Correlation Between Bank Ganesha and Bank Dinar
Can any of the company-specific risk be diversified away by investing in both Bank Ganesha and Bank Dinar at the same time? Although using a correlation coefficient on its own may not help to predict future stock returns, this module helps to understand the diversifiable risk of combining Bank Ganesha and Bank Dinar into the same portfolio, which is an essential part of the fundamental portfolio management process.
By analyzing existing cross correlation between Bank Ganesha Tbk and Bank Dinar Indonesia, you can compare the effects of market volatilities on Bank Ganesha and Bank Dinar and check how they will diversify away market risk if combined in the same portfolio for a given time horizon. You can also utilize pair trading strategies of matching a long position in Bank Ganesha with a short position of Bank Dinar. Check out your portfolio center. Please also check ongoing floating volatility patterns of Bank Ganesha and Bank Dinar.
Diversification Opportunities for Bank Ganesha and Bank Dinar
0.75 | Correlation Coefficient |
Poor diversification
The 3 months correlation between Bank and Bank is 0.75. Overlapping area represents the amount of risk that can be diversified away by holding Bank Ganesha Tbk and Bank Dinar Indonesia in the same portfolio, assuming nothing else is changed. The correlation between historical prices or returns on Bank Dinar Indonesia and Bank Ganesha is a relative statistical measure of the degree to which these equity instruments tend to move together. The correlation coefficient measures the extent to which returns on Bank Ganesha Tbk are associated (or correlated) with Bank Dinar. Values of the correlation coefficient range from -1 to +1, where. The correlation of zero (0) is possible when the price movement of Bank Dinar Indonesia has no effect on the direction of Bank Ganesha i.e., Bank Ganesha and Bank Dinar go up and down completely randomly.
Pair Corralation between Bank Ganesha and Bank Dinar
Assuming the 90 days trading horizon Bank Ganesha Tbk is expected to generate 0.35 times more return on investment than Bank Dinar. However, Bank Ganesha Tbk is 2.82 times less risky than Bank Dinar. It trades about -0.37 of its potential returns per unit of risk. Bank Dinar Indonesia is currently generating about -0.2 per unit of risk. If you would invest 8,200 in Bank Ganesha Tbk on October 8, 2024 and sell it today you would lose (800.00) from holding Bank Ganesha Tbk or give up 9.76% of portfolio value over 90 days.
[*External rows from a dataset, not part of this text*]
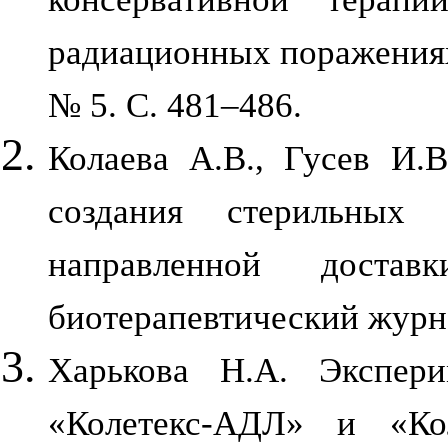
радиационных поражениях 
№ 5. С. 481–486.
Колаева А.В., Гусев И.
создания стерильных 
направленной достав
биотерапевтический журнал
Харькова Н.А. Экспери
«Колетекс-АДЛ» и «Ко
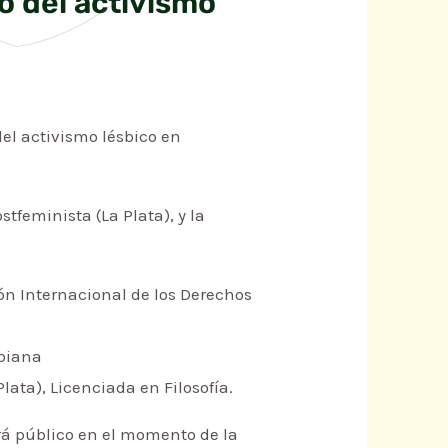
o del activismo
del activismo lésbico en
tfeminista (La Plata), y la
ión Internacional de los Derechos
sbiana
lata), Licenciada en Filosofía.
ará público en el momento de la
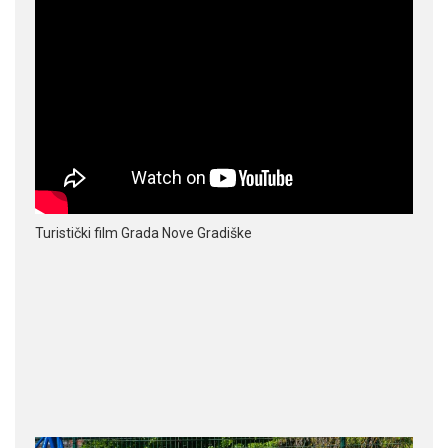
Turistički film Grada Nove Gradiške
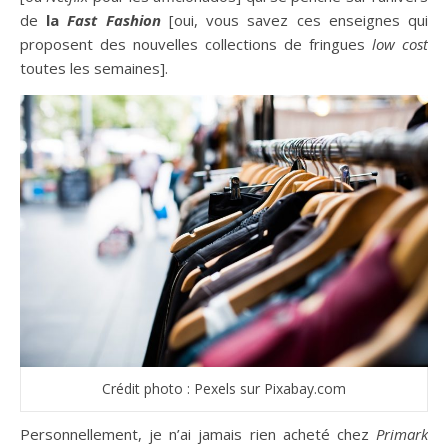
de
la
Fast Fashion
[oui, vous savez ces enseignes qui
proposent des nouvelles collections de fringues
low cost
toutes les semaines].
Crédit photo : Pexels sur Pixabay.com
Personnellement, je n’ai jamais rien acheté chez
Primark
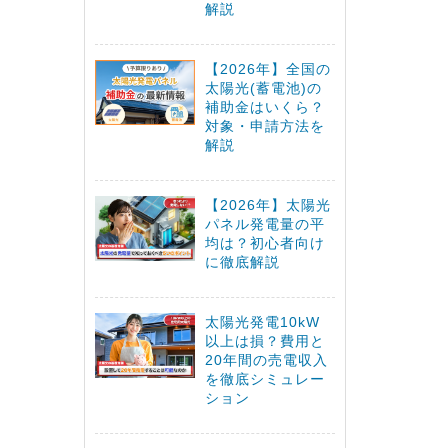
解説
【2026年】全国の
太陽光(蓄電池)の
補助金はいくら？
対象・申請方法を
解説
【2026年】太陽光
パネル発電量の平
均は？初心者向け
に徹底解説
太陽光発電10kW
以上は損？費用と
20年間の売電収入
を徹底シミュレー
ション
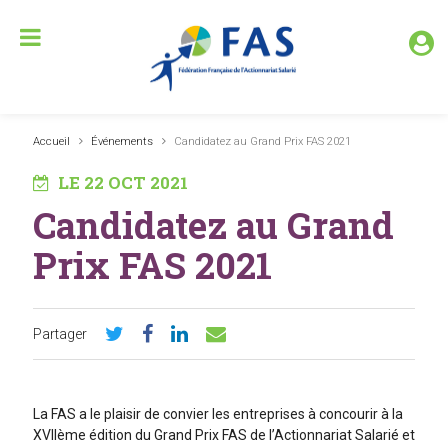
Accueil
Événements
Candidatez au Grand Prix FAS 2021
LE 22 OCT 2021
Candidatez au Grand
Prix FAS 2021
Partager
La FAS a le plaisir de convier les entreprises à concourir à la
XVIIème édition du Grand Prix FAS de l’Actionnariat Salarié et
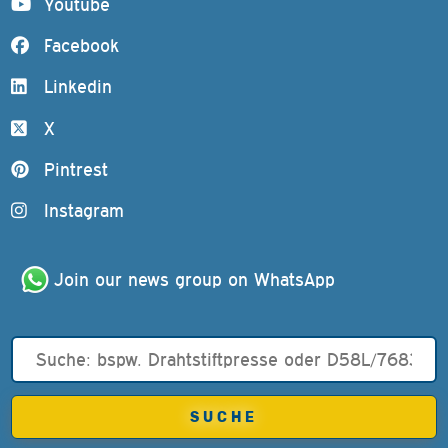
Youtube
Facebook
Linkedin
X
Pintrest
Instagram
Join our news group on WhatsApp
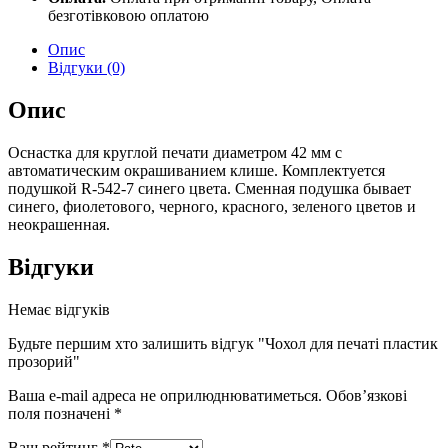
прозорий
безготівковою оплатою
quantity
Опис
Відгуки (0)
Опис
Оснастка для круглой печати диаметром 42 мм с
автоматическим окрашиванием клише. Комплектуется
подушкой R-542-7 синего цвета. Сменная подушка бывает
синего, фиолетового, черного, красного, зеленого цветов и
неокрашенная.
Відгуки
Немає відгуків
Будьте першим хто залишить відгук "Чохол для печаті пластик
прозорий"
Ваша e-mail адреса не оприлюднюватиметься.
Обов’язкові
поля позначені
*
Ваш рейтинг
*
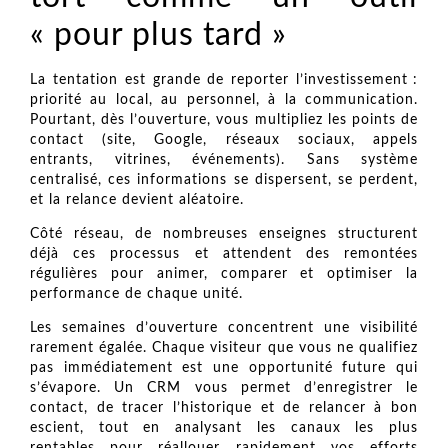
« pour plus tard »
La tentation est grande de reporter l’investissement :
priorité au local, au personnel, à la communication.
Pourtant, dès l’ouverture, vous multipliez les points de
contact (site, Google, réseaux sociaux, appels
entrants, vitrines, événements). Sans système
centralisé, ces informations se dispersent, se perdent,
et la relance devient aléatoire.
Côté réseau, de nombreuses enseignes structurent
déjà ces processus et attendent des remontées
régulières pour animer, comparer et optimiser la
performance de chaque unité.
Les semaines d’ouverture concentrent une visibilité
rarement égalée. Chaque visiteur que vous ne qualifiez
pas immédiatement est une opportunité future qui
s’évapore. Un CRM vous permet d’enregistrer le
contact, de tracer l’historique et de relancer à bon
escient, tout en analysant les canaux les plus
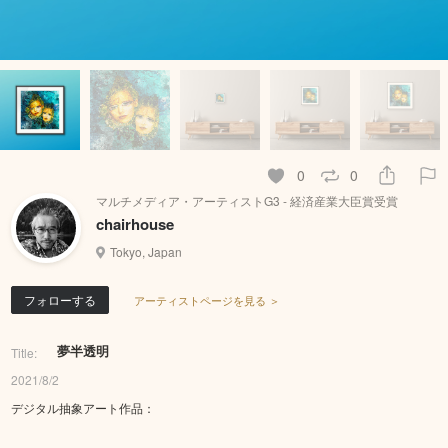
0
0
マルチメディア・アーティストG3 - 経済産業大臣賞受賞
chairhouse
Tokyo, Japan
フォローする
アーティストページを見る ＞
夢半透明
Title:
2021/8/2
デジタル抽象アート作品：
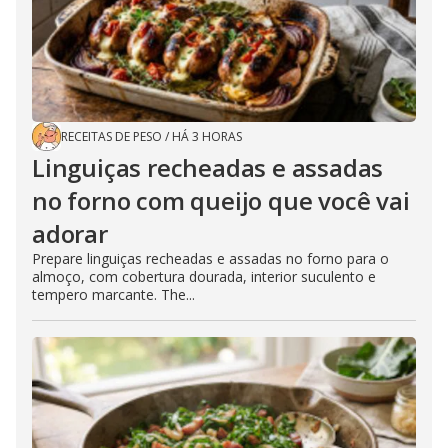
RECEITAS DE PESO
/
HÁ 3 HORAS
Linguiças recheadas e assadas
no forno com queijo que você vai
adorar
Prepare linguiças recheadas e assadas no forno para o
almoço, com cobertura dourada, interior suculento e
tempero marcante. The...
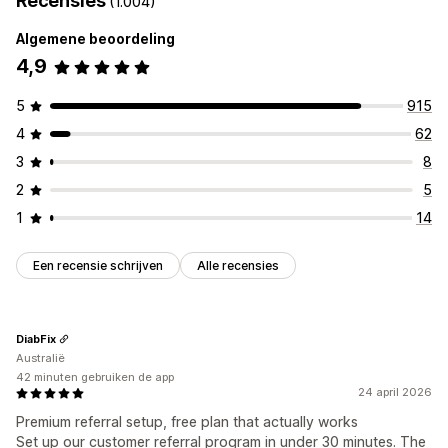
Recensies
(1.004)
Kortingen beheren
Referralbeheer
Algemene beoordeling
Bewerkingstool
Templates
Bulkbewerking
Affiliatelinks
Analytics
Kortingen
4,9
Aangepaste code
Aangepaste lettertypen
Campagnes
Affiliate-ervaring
Korting stapelen
5
915
Aangepaste dashboards
Portal in eigen huisstijl
4
62
Aangepaste links en kortingen
Aangepast domein
Aangepaste formulieren
Aangepaste branding
3
8
2
5
Betalingen
1
14
Kaartuitbetalingen
Cadeaubonuitbetalingen
Een recensie schrijven
Alle recensies
DiabFix
Australië
42 minuten gebruiken de app
24 april 2026
Premium referral setup, free plan that actually works
Set up our customer referral program in under 30 minutes. The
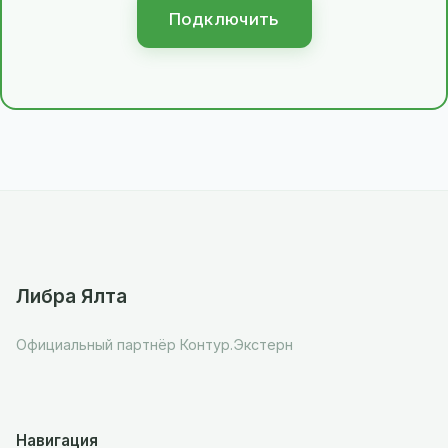
Подключить
Либра Ялта
Официальный партнёр Контур.Экстерн
Навигация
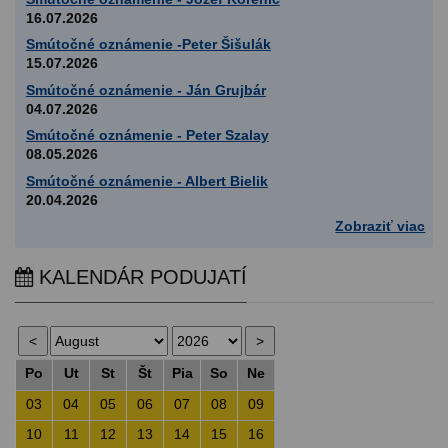
16.07.2026
Smútočné oznámenie -Peter Šišulák
15.07.2026
Smútočné oznámenie - Ján Grujbár
04.07.2026
Smútočné oznámenie - Peter Szalay
08.05.2026
Smútočné oznámenie - Albert Bielik
20.04.2026
Zobraziť viac
KALENDÁR PODUJATÍ
Po
Ut
St
Št
Pia
So
Ne
03
04
05
06
07
08
09
10
11
12
13
14
15
16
Time Period | 3 Months [change] |
Direction | Moves Together |
Strength | Significant |
Accuracy | 100.0% |
Values | Daily Returns |
Bank Ganesha Tbk vs. Bank Dinar Indonesia
Performance |
Timeline |
Bank Ganesha Tbk |
Bank Dinar Indonesia |
Bank Ganesha and Bank Dinar Volatility Contrast
Predicted Return Density |
Returns |
Pair Trading with Bank Ganesha and Bank Dinar
The main advantage of trading using opposite Bank Ganesha and Bank Dinar positions is that it hedges away some unsystematic risk. Because of two separate transactions, even if Bank Ganesha position performs unexpectedly, Bank Dinar can make up some of the losses. Pair trading also minimizes risk from directional movements in the market. For example, if an entire industry or sector drops because of unexpected headlines, the short position in Bank Dinar will offset losses from the drop in Bank Dinar's long position.Bank Ganesha vs. Bk Harda Internasional | Bank Ganesha vs. Bank Yudha Bhakti | Bank Ganesha vs. Bank Mnc Internasional | Bank Ganesha vs. Bank Capital Indonesia |
Bank Dinar vs. Bank Agris Tbk | Bank Dinar vs. Bank Yudha Bhakti | Bank Dinar vs. Bank Qnb Indonesia | Bank Dinar vs. Bank Ganesha Tbk |
Check out your portfolio center.Note that this page's information should be used as a complementary analysis to find the right mix of equity instruments to add to your existing portfolios or create a brand new portfolio. You can also try the Money Managers module to screen money managers from public funds and ETFs managed around the world.